Keberadaan Kepercayaan Slam Sunda Wiwitan

Selasa, 3 Desember 2024 05:45 WIB
Prof. Dr. H. Nasaruddin Umar, MA
Prof. Dr. H. Nasaruddin Umar, MA
Tausiah Politik

 Sebelumnya 
Sebagian besar masyarakat Sunda masuk agama Islam dan etnik Baduy tetap mempertahankan kepercayaan lamanya yang dianggap tidak bertentangan dengan Islam. Namun ada juga berpendapat bahwa sejak semula masyarakat Baduy tidak pernah beragama Hindu-Budha dan tidak juga terkait dengan agama Islam, tetapi tetap berpegang kepada kepercayaan nenek moyang mereka yang cenderung animis.

Pendapat lain mengatakan sejak awal kepercayaan SSW bukan agama animis yang cenderung monoteis, tetapi monoteis, yang memuja Tuhan Yang Maha Esa. Hal ini terbukti dengan istilah yang dugunakan di dalam kepercayaan ini, antara lain Batara Tunggal (Yang Maha Esa), Sanghyang Kersa (Yang Maha Kuasa), Batara Jagat (Penguasa Alam), Batara Seda Niskala (Yang Maha Gaib), Yang Bersemayam di Buana Nyungcung (Buana Atas), dan lain-lain. (Lihat misalnya dalam “Saatnya Baduy Bicara” karya Asep Kurnia & Ahmad Sihabuddin, dan Laporan Penelitian Kementerian Agama dalam “Dinamika Agama Lokal di Indonesia).

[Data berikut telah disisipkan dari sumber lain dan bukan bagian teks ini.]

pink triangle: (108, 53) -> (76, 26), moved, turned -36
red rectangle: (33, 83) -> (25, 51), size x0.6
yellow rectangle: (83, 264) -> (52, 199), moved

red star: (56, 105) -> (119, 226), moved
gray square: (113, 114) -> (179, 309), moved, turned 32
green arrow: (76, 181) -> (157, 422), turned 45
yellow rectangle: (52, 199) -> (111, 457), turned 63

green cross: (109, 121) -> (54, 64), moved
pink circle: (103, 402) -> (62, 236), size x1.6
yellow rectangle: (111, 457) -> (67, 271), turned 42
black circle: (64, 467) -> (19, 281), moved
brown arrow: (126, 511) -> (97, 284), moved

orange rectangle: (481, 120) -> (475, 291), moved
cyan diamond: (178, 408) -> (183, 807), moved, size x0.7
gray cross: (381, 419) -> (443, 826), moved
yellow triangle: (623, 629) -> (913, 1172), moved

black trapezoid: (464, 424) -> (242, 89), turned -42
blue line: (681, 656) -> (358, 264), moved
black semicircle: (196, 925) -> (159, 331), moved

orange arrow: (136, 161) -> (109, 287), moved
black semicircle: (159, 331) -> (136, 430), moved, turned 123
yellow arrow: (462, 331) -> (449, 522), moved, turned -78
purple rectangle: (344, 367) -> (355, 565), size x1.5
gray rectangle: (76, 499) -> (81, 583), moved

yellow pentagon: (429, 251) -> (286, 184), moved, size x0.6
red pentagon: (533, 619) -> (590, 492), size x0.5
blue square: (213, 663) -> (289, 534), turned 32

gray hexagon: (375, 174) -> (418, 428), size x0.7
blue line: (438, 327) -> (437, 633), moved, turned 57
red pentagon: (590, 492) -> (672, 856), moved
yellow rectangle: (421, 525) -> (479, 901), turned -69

Baca juga : Keberadaan Kepercayaan Marapu

Agama SSW masih kuat dipegang oleh masyarakat Baduy, khususnya Baduy Dalam. Masalah yang dihadapi komunitas Baduy yang berkepercayaan SSW seringkali berhadapan sejumlah persoalan hukum, misalnya dalam setiap upacara perkawinan, para penghulu harus hadir tetapi tidak mencatat atau memberi Akta Nikah karena dianggap tidak beragama Islam.

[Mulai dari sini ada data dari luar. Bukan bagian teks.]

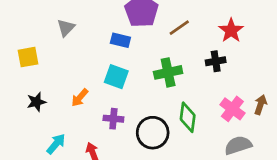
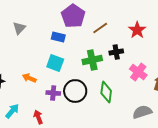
black cross: (216, 61) -> (116, 52), moved
orange arrow: (80, 98) -> (29, 78), turned 72
pink cross: (232, 109) -> (138, 72), moved
black circle: (153, 133) -> (75, 91), moved

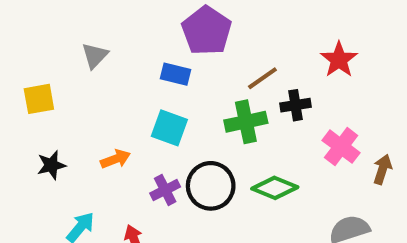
brown line: (100, 28) -> (262, 78), moved
orange arrow: (29, 78) -> (116, 159), turned 136
green diamond: (106, 92) -> (275, 188), turned -75
purple cross: (53, 93) -> (165, 190), turned -32

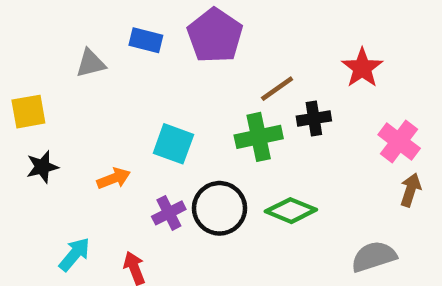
gray triangle: (95, 56) -> (91, 63), turned 32
blue rectangle: (176, 74) -> (146, 40), moved
pink cross: (341, 147) -> (399, 142), moved
black star: (51, 165) -> (42, 167), moved

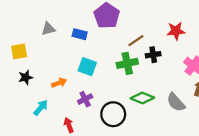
blue rectangle: (146, 40) -> (80, 34), moved
red star: (362, 68) -> (176, 31), turned 30
black circle: (220, 208) -> (113, 114), moved
cyan arrow: (74, 254) -> (41, 108), moved
gray semicircle: (374, 257) -> (176, 102), moved, turned -114

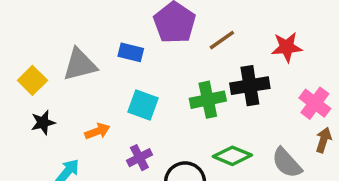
gray triangle: (48, 29) -> (80, 65), moved, size x1.5
brown line: (136, 41) -> (222, 40), moved
yellow square: (19, 51) -> (32, 80), turned -35
black cross: (153, 55) -> (250, 86), size x1.5

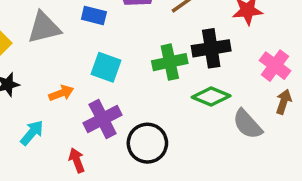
green diamond: (232, 156) -> (211, 97), moved
purple cross: (139, 158) -> (103, 119), size x1.5

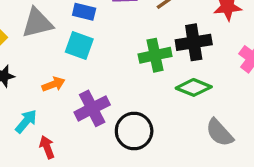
cyan square: (106, 67) -> (79, 46), moved
gray semicircle: (247, 124) -> (219, 133), moved
red arrow: (77, 160) -> (47, 147), moved

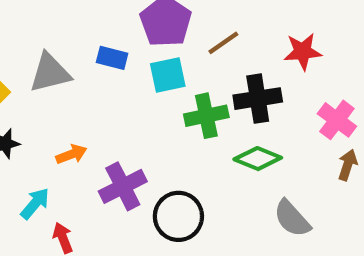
cyan square: (79, 46) -> (168, 75), moved, turned -32

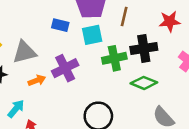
brown line: (223, 43) -> (124, 16), turned -42
gray triangle: (50, 73) -> (25, 52), moved
purple cross: (123, 186) -> (65, 68), moved

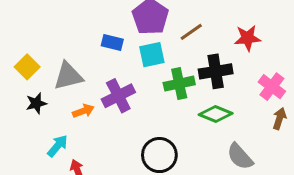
brown line: (124, 16) -> (191, 32), turned 42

Akibatnya anak-anak mereka sulit mrndapatkan akte kelahiran, dan selanjutnya Kartu Keluarga, dan selanjutnya lagi KTP, dan tentu saja kesulitan mendapatkan Paspor. Dampak ekonominya sulit mengakses perbankan dan lembaga-lembaga formal.

Baca juga : Keberadaan Agama Baha`i Di Indonesia

Artikel ini tayang di Harian Rakyat Merdeka Cetak, Halaman 1 & 7, edisi Selasa, 3 Desember 2024 dengan judul "Beragama Dalam Keberagaman (29), Keberadaan Kepercayaan Slam Sunda Wiwitan"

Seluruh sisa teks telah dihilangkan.